Wednesday, March 09, 2016

Seven Year Delay

This morning my iPod shuffle and the relative solitude of the drive to work provided me with the memory of a distinct moment of my youth. The song was "Time In a Bottle" by Jim Croce.

Jim Croce died in a plane crash in September, 1973. I was nine years old. I knew little at the time about popular music, and cared about it even less. I remember hearing of his death, and knew it was he who had recorded "Bad, Bad Leroy Brown," a song played often on the radio, and which I had enjoyed. That was about it.

About seven years later I was discovering the vinyl record albums my brother, nearly six years older than I, had been collecting and storing in the upstairs bedroom we shared. His stuff was generally off-limits to me, so, while he wasn't home, I made sure to be extra careful when handling his record albums.
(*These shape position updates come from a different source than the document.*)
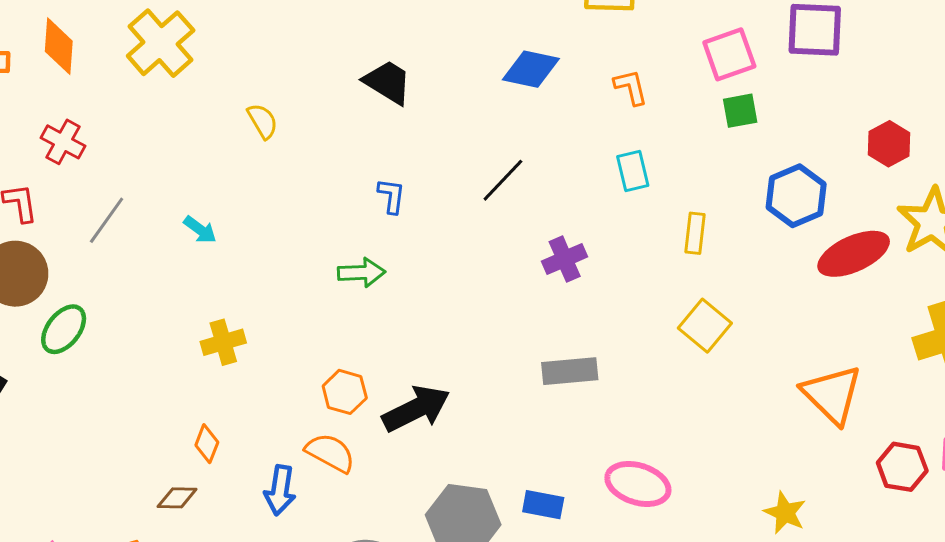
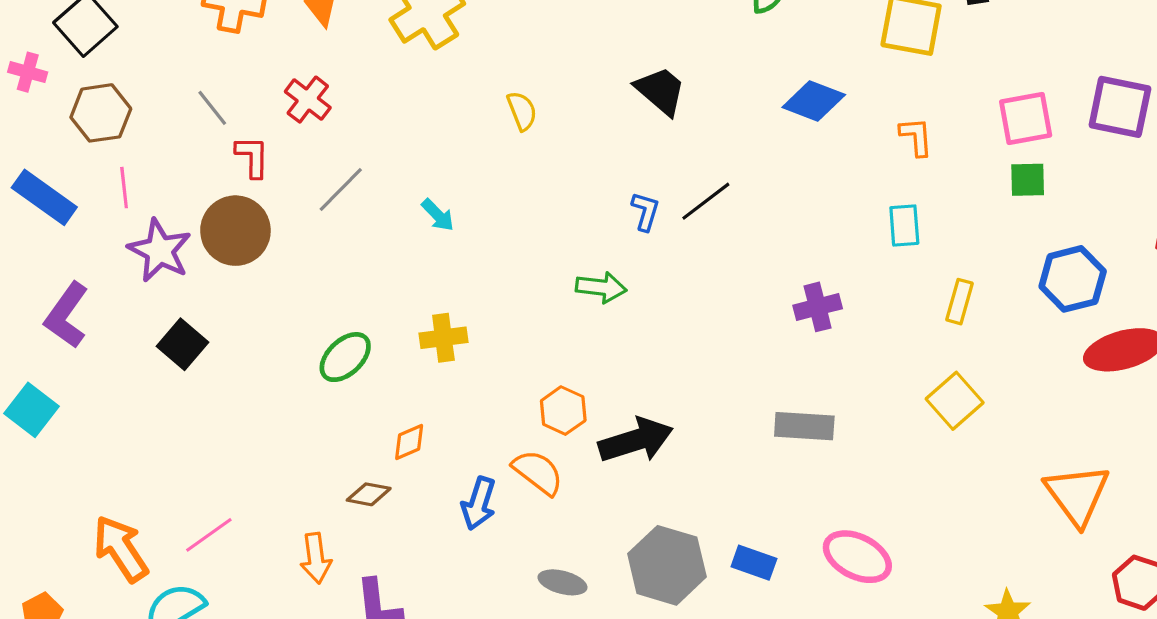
black line: (503, 180) -> (706, 201), moved
green ellipse: (64, 329) -> (345, 357), moved
orange diamond: (207, 444) -> (409, 442), turned 36

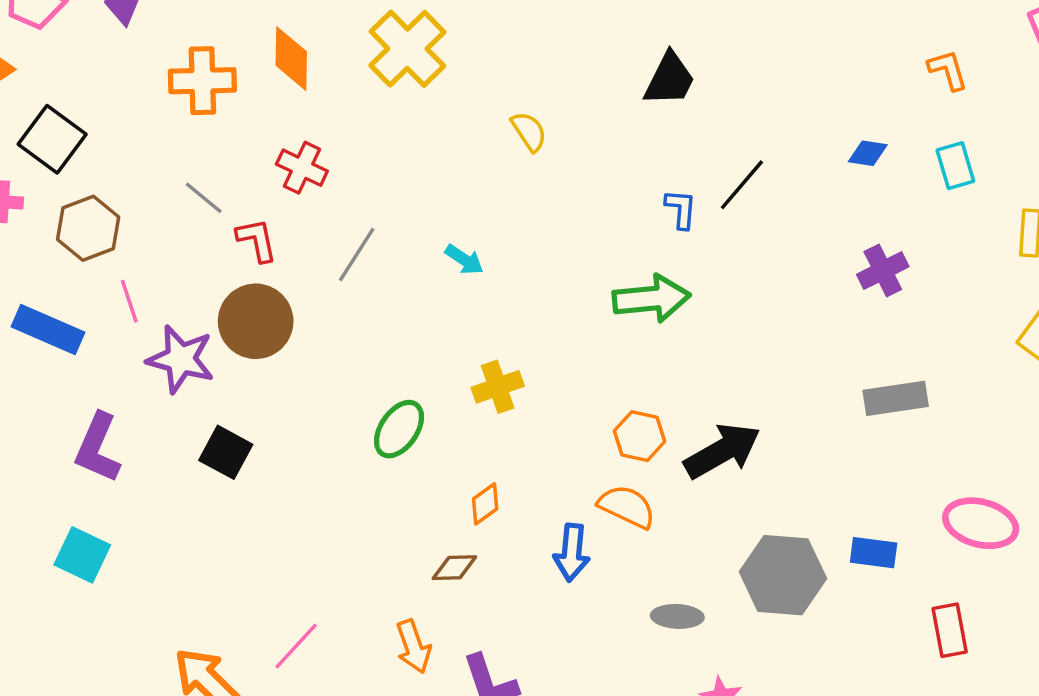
black trapezoid: (660, 91) -> (670, 79), turned 88
blue diamond: (814, 101) -> (868, 153), moved, size x0.6
green arrow: (601, 287) -> (651, 299), size x1.4

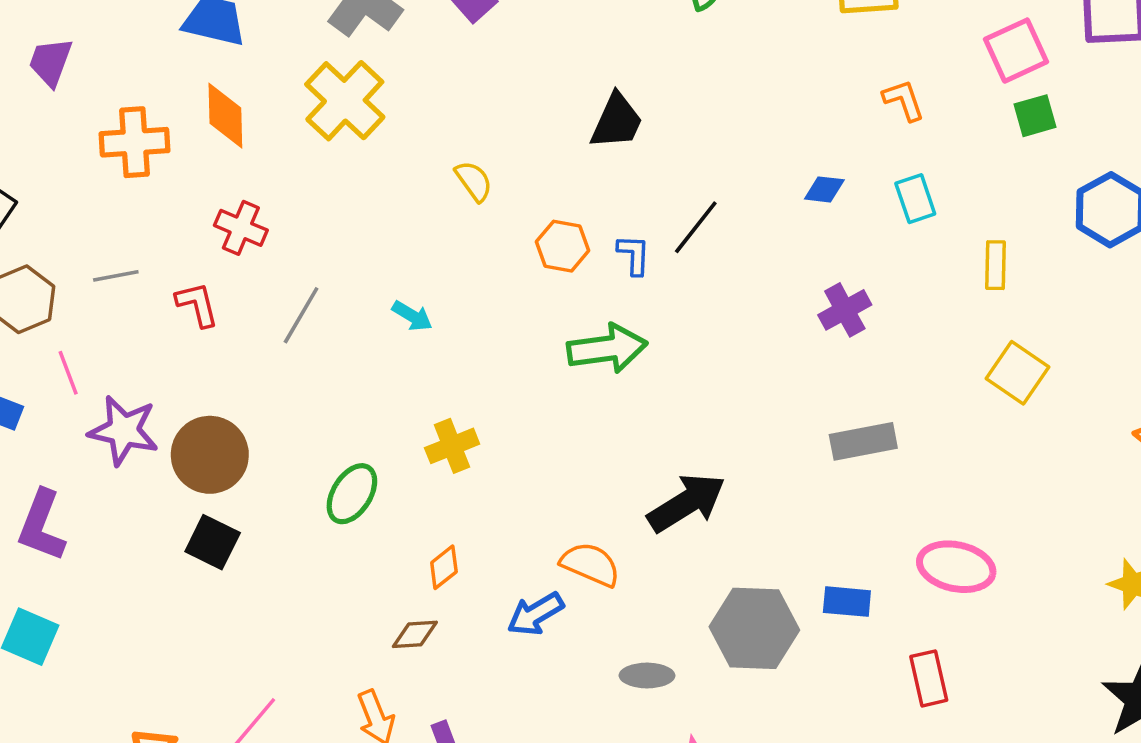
gray line: (204, 198) -> (116, 276), moved, turned -48
brown circle: (256, 321) -> (210, 455), moved
orange hexagon: (640, 436) -> (563, 246), moved
black square: (226, 452) -> (213, 542), moved
blue arrow: (572, 553) -> (535, 614), turned 56

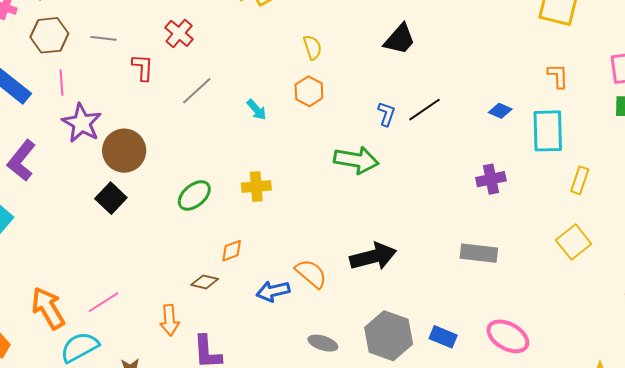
cyan rectangle: (915, 199) -> (548, 131), size x1.6
orange hexagon: (563, 246) -> (309, 91), moved

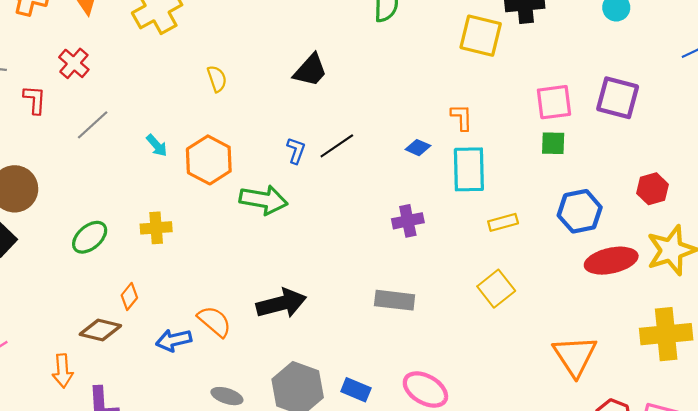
orange L-shape: (558, 76) -> (462, 117), moved
orange hexagon: (309, 91) -> (209, 160), moved, size x1.5
yellow rectangle: (580, 180) -> (503, 222), turned 56
orange diamond: (232, 251) -> (129, 296), turned -30
brown diamond: (205, 282) -> (100, 330), size x1.4

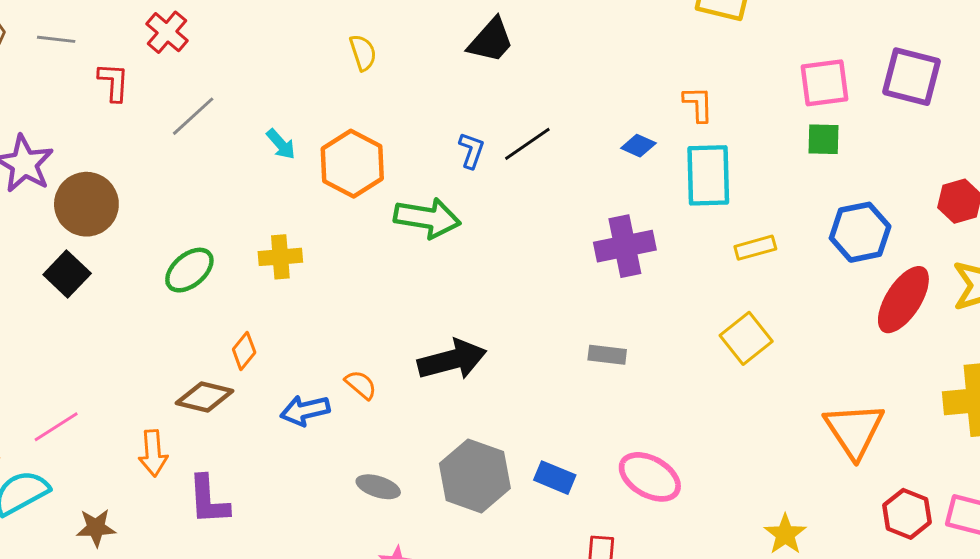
purple cross: (408, 221) -> (625, 246), size x1.4
red ellipse: (611, 261) -> (903, 300), turned -45
gray rectangle: (395, 300) -> (607, 355), size x0.7
orange semicircle: (215, 321) -> (361, 385), size x0.7

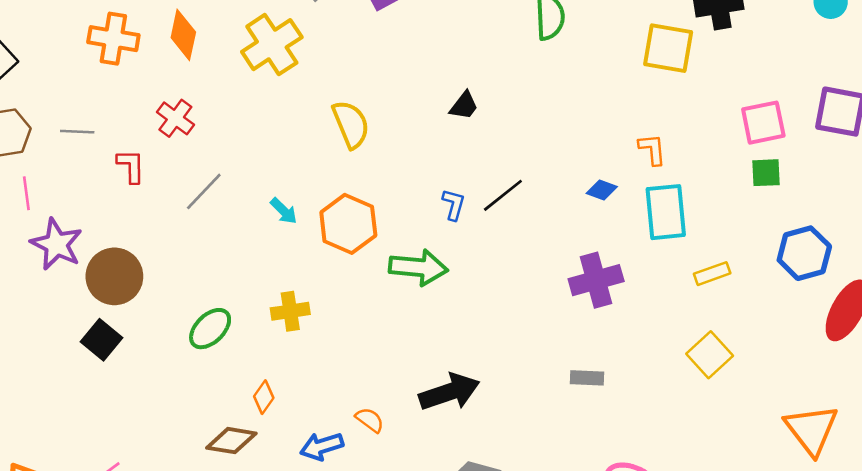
black trapezoid: (491, 40) -> (464, 106), size x0.7
yellow semicircle: (363, 53) -> (351, 124), size x1.5

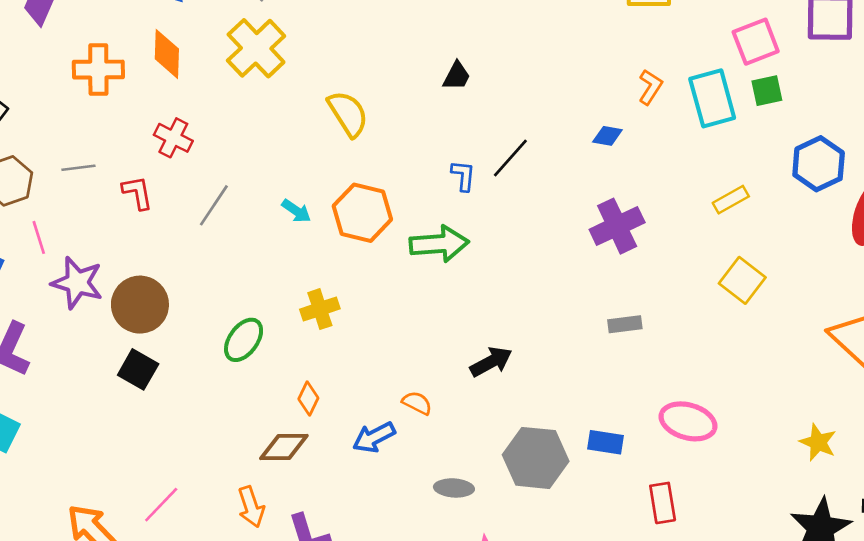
orange L-shape: (652, 149) -> (650, 87), turned 48
cyan rectangle: (666, 212) -> (712, 98), moved
black arrow: (449, 392) -> (491, 362), size x0.7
The distinct moment to which my iPod brought me this morning was when I laid the needle on the first track of one of the two Jim Croce albums in my brother's collection. I lay on the floor with his headphones on so I could play it as loudly as I wanted. Even then I knew only that Jim Croce had recorded a couple of hit songs, plus one or two other popular pieces, and had died tragically while his star was still rising. With his songs piping directly into my ears, I was struck by the poetry in his words, by the emotion in his voice, and the weight of his music. And there, on my back on the hard floor of my shared bedroom nearly a decade after Jim Croce died, the full depth of the loss the music world experienced on the day of his death hit me. And I wept.